The School of Information Studies (iSchool) graduated three doctoral students last weekend, and the breadth of their information science and technology program is illustrated in the different career paths each of them are taking.   

Brian Dobreski is becoming a tenure-track faculty member at the School of Information Sciences at the University of Tennesee, Knoxville. Bryan Dosono is heading into industry for a job as a user-experience researcher at Airbnb in San Francisco. Corey Jackson is spending the next year in a post-doctoral role, lecturing in data science courses at the University of California, Berkeley.

The Tenure-Track

Dobreski has long planned on an academic career and his half-teaching/half-research role as an assistant professor permits him to teach while continuing his research efforts. It’s a role for which the iSchool prepared him well.

“I had a lot of opportunities to do all the kinds of things a faculty member would do—teaching, research, helping with admission and hiring committee activities. I’m really fortunate I was encouraged to try all kinds of things while I was here,” he says. 

Selected for the 2019 Doctoral Prize for outstanding academic contributions, Dobreski credits his advisor and other faculty members for his success. “The relationship with my advisor has been key to getting me to where I am right now. Barbara Kwasnik made a ton of time for me and gave me so much feedback and so much support. Having that really good advisor relationship was really critical to my success. Though she’s retired now and I’m her last student, we plan to keep doing research together. I may also continue to collaborate with other iSchool faculty members, because I’ve had a really good experience doing research here,” notes Dobreski.

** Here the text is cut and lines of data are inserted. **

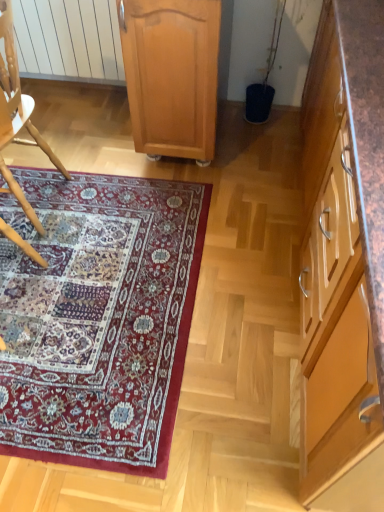 Where is `vacant space to the right of carpet with intricate patterns at lower left`? vacant space to the right of carpet with intricate patterns at lower left is located at coordinates (247, 280). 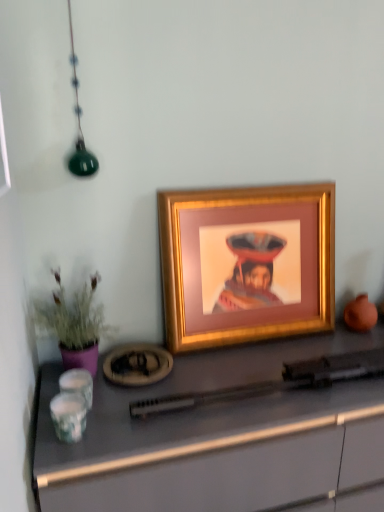 Question: Is matte gray desk at center completely or partially inside gold metallic picture frame at center?

Choices:
 (A) no
 (B) yes

Answer: (A)

Question: Can you confirm if gold metallic picture frame at center is wider than matte gray desk at center?

Choices:
 (A) yes
 (B) no

Answer: (B)

Question: From the image's perspective, is gold metallic picture frame at center below matte gray desk at center?

Choices:
 (A) yes
 (B) no

Answer: (B)

Question: Is gold metallic picture frame at center smaller than matte gray desk at center?

Choices:
 (A) no
 (B) yes

Answer: (B)

Question: Is gold metallic picture frame at center to the right of matte gray desk at center from the viewer's perspective?

Choices:
 (A) yes
 (B) no

Answer: (B)

Question: From the image's perspective, is gold metallic picture frame at center over matte gray desk at center?

Choices:
 (A) no
 (B) yes

Answer: (B)

Question: From a real-world perspective, does purple matte plant at left stand above gold metallic picture frame at center?

Choices:
 (A) no
 (B) yes

Answer: (A)

Question: From a real-world perspective, does purple matte plant at left sit lower than gold metallic picture frame at center?

Choices:
 (A) no
 (B) yes

Answer: (B)

Question: Is purple matte plant at left thinner than gold metallic picture frame at center?

Choices:
 (A) yes
 (B) no

Answer: (B)

Question: Can you confirm if purple matte plant at left is wider than gold metallic picture frame at center?

Choices:
 (A) no
 (B) yes

Answer: (B)

Question: From the image's perspective, is purple matte plant at left over gold metallic picture frame at center?

Choices:
 (A) no
 (B) yes

Answer: (A)

Question: Is purple matte plant at left further to camera compared to gold metallic picture frame at center?

Choices:
 (A) no
 (B) yes

Answer: (A)

Question: Does gold metallic picture frame at center have a larger size compared to purple matte plant at left?

Choices:
 (A) no
 (B) yes

Answer: (B) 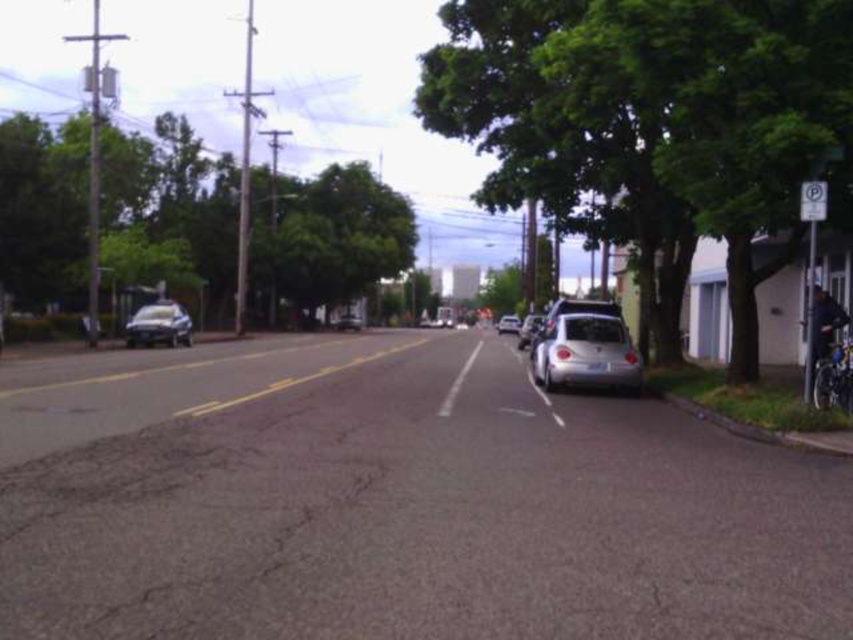 In the scene shown: Between green leafy tree at left and satin silver sedan at left, which one is positioned higher?

green leafy tree at left is above.

In the scene shown: Who is more distant from viewer, (264,179) or (175,317)?

The point (264,179) is behind.

Is point (383, 253) farther from camera compared to point (187, 320)?

Yes, it is behind point (187, 320).

Find the location of `green leafy tree at left`. green leafy tree at left is located at coordinates (167, 211).

Does satin silver car at right appear under silver metallic car at center?

No.

Which is below, satin silver car at right or silver metallic car at center?

silver metallic car at center is lower down.

Locate an element on the screen. satin silver car at right is located at coordinates (585, 353).

Can you confirm if silver metallic hatchback at right is taller than silver metallic car at center?

Indeed, silver metallic hatchback at right has a greater height compared to silver metallic car at center.

Is point (521, 342) positioned after point (497, 332)?

No, it is in front of (497, 332).

Is point (523, 339) in front of point (503, 324)?

Yes, point (523, 339) is closer to viewer.

This screenshot has height=640, width=853. I want to click on silver metallic hatchback at right, so click(527, 328). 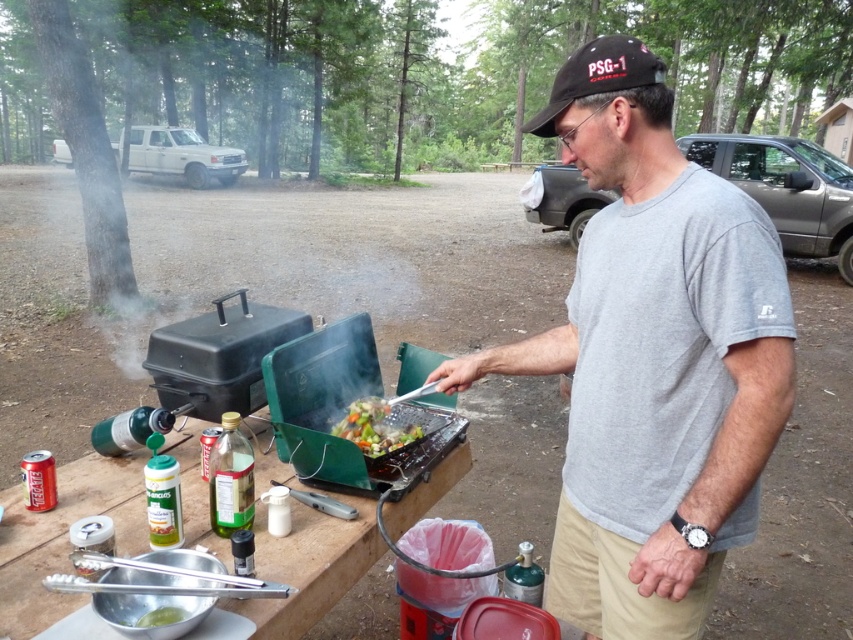 Question: Can you confirm if gray cotton t-shirt at center is wider than wooden table at center?

Choices:
 (A) yes
 (B) no

Answer: (B)

Question: Based on their relative distances, which object is nearer to the gray cotton t-shirt at center?

Choices:
 (A) wooden table at center
 (B) vibrant mixed vegetables at center

Answer: (B)

Question: Does wooden table at center have a lesser width compared to vibrant mixed vegetables at center?

Choices:
 (A) no
 (B) yes

Answer: (A)

Question: Observing the image, what is the correct spatial positioning of wooden table at center in reference to vibrant mixed vegetables at center?

Choices:
 (A) left
 (B) right

Answer: (A)

Question: Which of the following is the farthest from the observer?

Choices:
 (A) (41, 547)
 (B) (567, 493)
 (C) (402, 438)

Answer: (C)

Question: Among these points, which one is farthest from the camera?

Choices:
 (A) coord(585,602)
 (B) coord(352,440)
 (C) coord(86,500)

Answer: (B)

Influenced by the iSchool, the new faculty member sought a place with an interdisciplinary approach. “I was looking for a school with an affinity for library science because the students I am most well-prepared to work with are those going into library programs. Tennessee was looking for someone in the information space, but who also knew about libraries, archives, and museums; someone doing socially informed work who knew of the social aspects of information. They were receptive to my area of focus and the courses I’ve been teaching at the iSchool—information organization, metadata, cataloging, indexing, classification. It seemed like a good fit and I’m excited to be starting there.” 

Industry Research

Bryan Dosono knew that industry would allow him to use his research theory and methods training while enjoying a lifelong research career, and an internship at Airbnb a year ago illustrated those parallels. With the company’s public offering happening soon, he also thought of this as an exciting time to join the firm. The company’s mission of diversity and inclusion, and its dedication to creating a world where anyone can belong anywhere, also were attractive, he adds.  

Dosono expects his job to integrate human perspectives in Airbnb’s products and processes from its application to company finance, privacy and security aspects. He’s excited to be at the forefront of designing and defining future human-computer interaction from process to product implementation, and to helping create experiences for guests “at a scope that lets me create impactful research, particularly when the product touches millions of users.”

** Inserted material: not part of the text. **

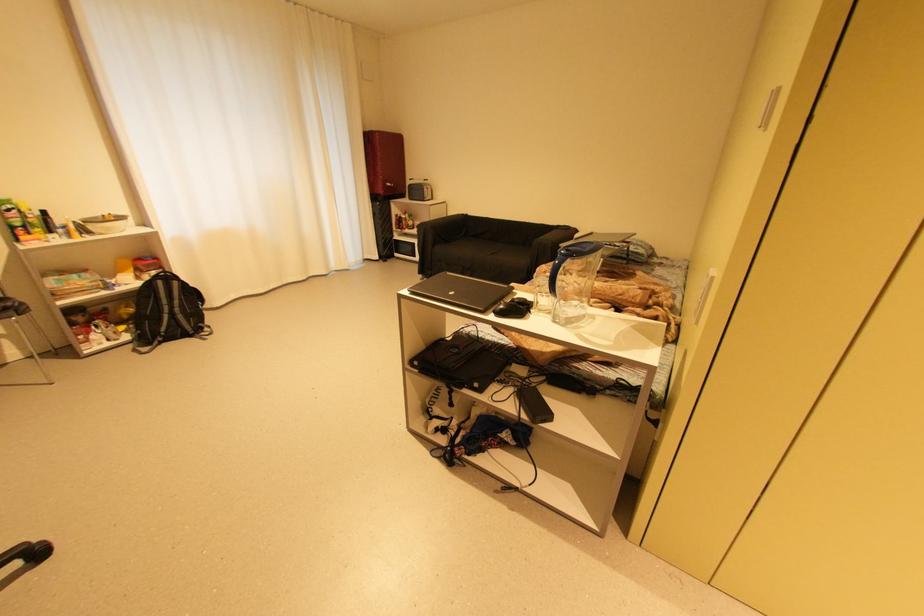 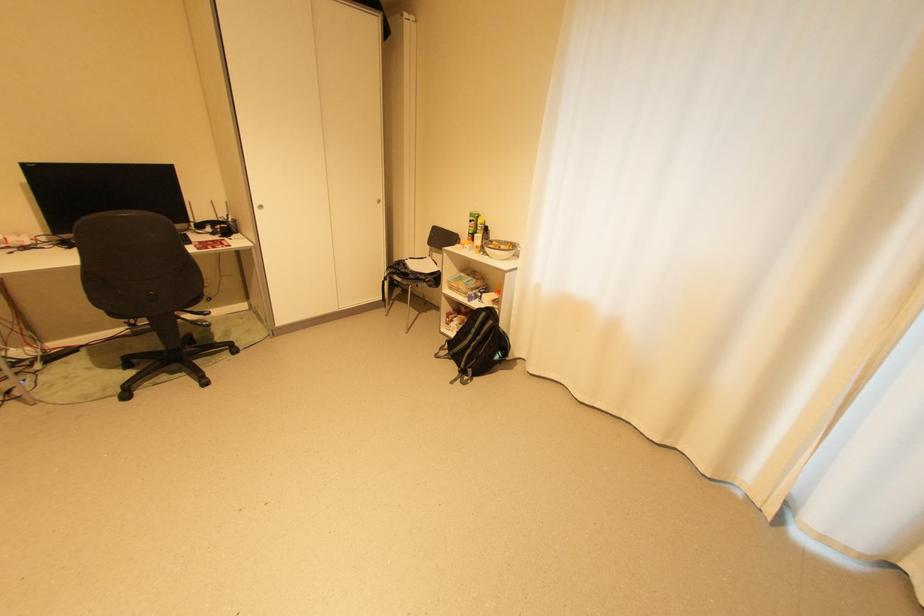 The point at (167, 282) is marked in the first image. Where is the corresponding point in the second image?

(492, 314)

Entering the doctoral program right after his undergraduate years, Dosono spent six years at the iSchool. He credits a caring faculty environment and a commitment to HCI learning as essential to his current standing. “I’m really grateful for how nurturing the faculty are here and for those on my dissertation committee who focused on human computer interaction, including my advisor, Bryan Semaan,” Dosono says. “I’m glad they’ve been connected to the HCI community. They were able to provide excellent introductions to a lot of leaders in the field at conferences like CHI and CSCW. The iSchool encourages students to go to conferences and funds doctoral students to attend them, and that support goes a long way to help students broaden their horizons.”

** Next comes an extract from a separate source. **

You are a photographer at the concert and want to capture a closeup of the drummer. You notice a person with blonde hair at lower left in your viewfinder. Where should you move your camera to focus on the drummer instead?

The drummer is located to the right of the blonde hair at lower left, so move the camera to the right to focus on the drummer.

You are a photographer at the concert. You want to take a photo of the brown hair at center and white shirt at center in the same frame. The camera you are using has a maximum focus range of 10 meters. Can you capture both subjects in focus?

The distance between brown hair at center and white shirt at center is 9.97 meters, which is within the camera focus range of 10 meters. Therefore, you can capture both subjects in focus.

Born in Washington State and attending the University of Washington as an undergrad, Dosono is pleased to return to the west coast, though plans to continue his relationship with the iSchool.“I want to build a pipeline for other graduate students to experience what research looks like in industry and to broaden participation among doctoral students and graduate students of color,” he notes.

A Post-Doc Lecturer

Corey Jackson says his iSchool years have helped him gain all the skills “to be an independent thinker and now to go out in world and implement some of my own ideas to do impactful work.”

In the coming year, he’ll teach research design for applications and data analysis in the U.C. Berkely Information School’s data science master’s program. He felt a post-doctoral lecturer position would provide him with additional teaching experience. He’s particularly interested in learning from teaching online courses, and to discovering how faculty facilitate a classroom environment online, he says.

The Syracuse iSchool’s “Faculty of One” culture will influence his choice when it’s time to find a full-time faculty role, Jackson notes. “At the iSchool, we often talk about our faculty as a faculty of one, but that culture also permeates to the doctoral students. Being able to be paired with renowned scholars in the field really positioned me to go out and get an independent position. My time with my advisor (Kevin Crowston) and other faculty, and the ability to attend conferences and meet faculty from other universities, as well as connect with collaborators outside of Syracuse, has really helped me make connections outside of this school.”

Once he’s ready to move on, Jackson adds, “it’s the iSchool’s ‘faculty of one’ idea and having a friendly and welcoming faculty and colleagues that will be one of the main factors that drives my decision.”